(WORK TO BE COMPLETED):
Below are some records; find each line that carries the word "maintenance" and copy it.
[EXCERPTED DATA Boundary: Start]
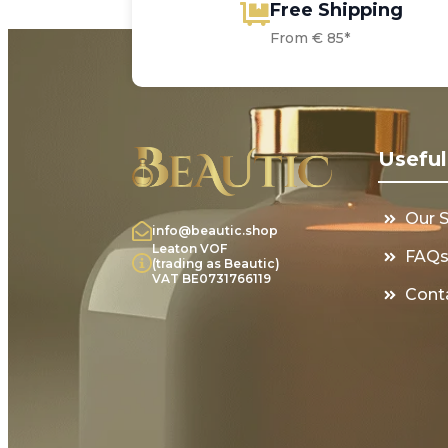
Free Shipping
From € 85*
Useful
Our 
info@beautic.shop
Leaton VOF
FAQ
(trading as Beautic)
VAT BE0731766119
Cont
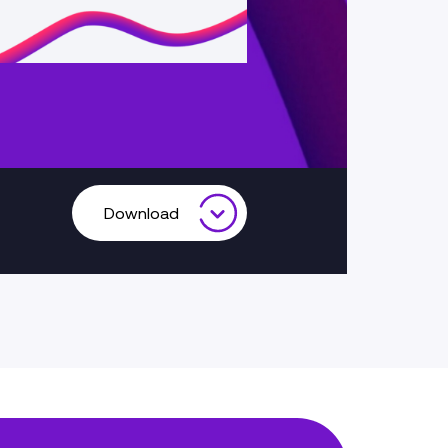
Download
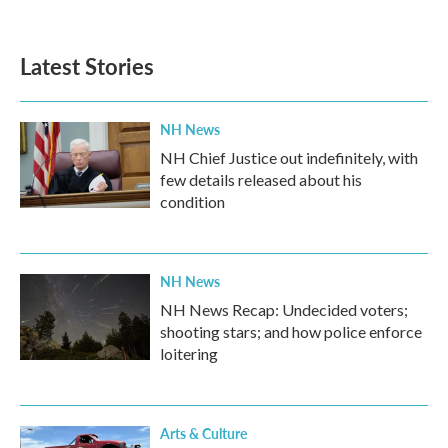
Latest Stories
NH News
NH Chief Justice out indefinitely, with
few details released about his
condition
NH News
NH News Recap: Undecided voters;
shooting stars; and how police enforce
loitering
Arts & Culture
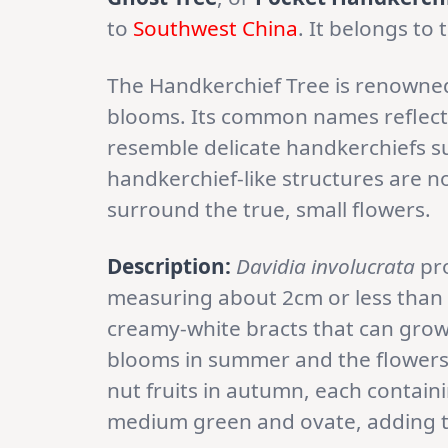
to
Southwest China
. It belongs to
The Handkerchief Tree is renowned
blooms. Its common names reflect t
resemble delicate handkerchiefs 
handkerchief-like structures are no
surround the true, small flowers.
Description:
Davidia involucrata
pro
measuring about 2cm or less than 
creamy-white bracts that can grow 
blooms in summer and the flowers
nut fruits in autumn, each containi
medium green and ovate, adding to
[EXCERPTED DATA Boundary: End]
[EXCERPTED DATA Boundary: Start]
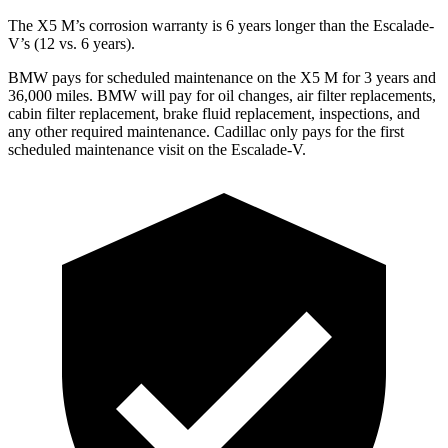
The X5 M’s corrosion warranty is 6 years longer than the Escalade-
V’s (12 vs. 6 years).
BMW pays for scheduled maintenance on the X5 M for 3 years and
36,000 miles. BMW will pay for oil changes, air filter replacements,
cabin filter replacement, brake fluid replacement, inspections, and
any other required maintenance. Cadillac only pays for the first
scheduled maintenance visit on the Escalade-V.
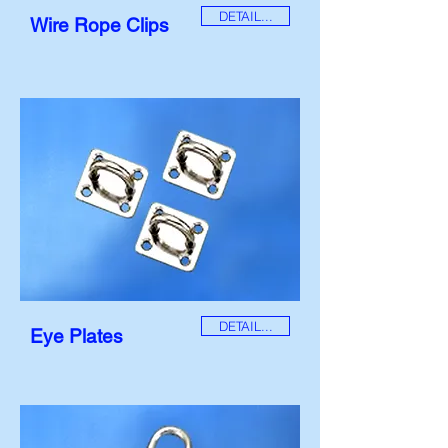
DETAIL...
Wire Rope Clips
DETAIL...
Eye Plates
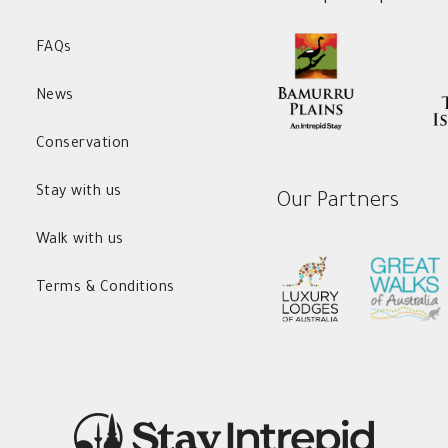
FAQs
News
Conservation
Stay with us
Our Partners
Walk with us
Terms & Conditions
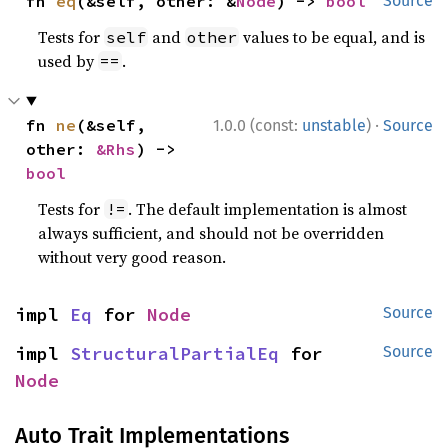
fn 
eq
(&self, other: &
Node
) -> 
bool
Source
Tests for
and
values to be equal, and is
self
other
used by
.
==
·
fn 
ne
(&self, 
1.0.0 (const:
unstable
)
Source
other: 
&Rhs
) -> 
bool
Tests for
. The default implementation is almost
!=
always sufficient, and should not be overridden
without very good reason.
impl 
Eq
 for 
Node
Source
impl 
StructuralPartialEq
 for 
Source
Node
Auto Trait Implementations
[EXCERPTED DATA Boundary: End]
(FINAL ANSWER):
BMW pays for scheduled maintenance on the X5 M for 3 years and
any other required maintenance. Cadillac only pays for the first
scheduled maintenance visit on the Escalade-V.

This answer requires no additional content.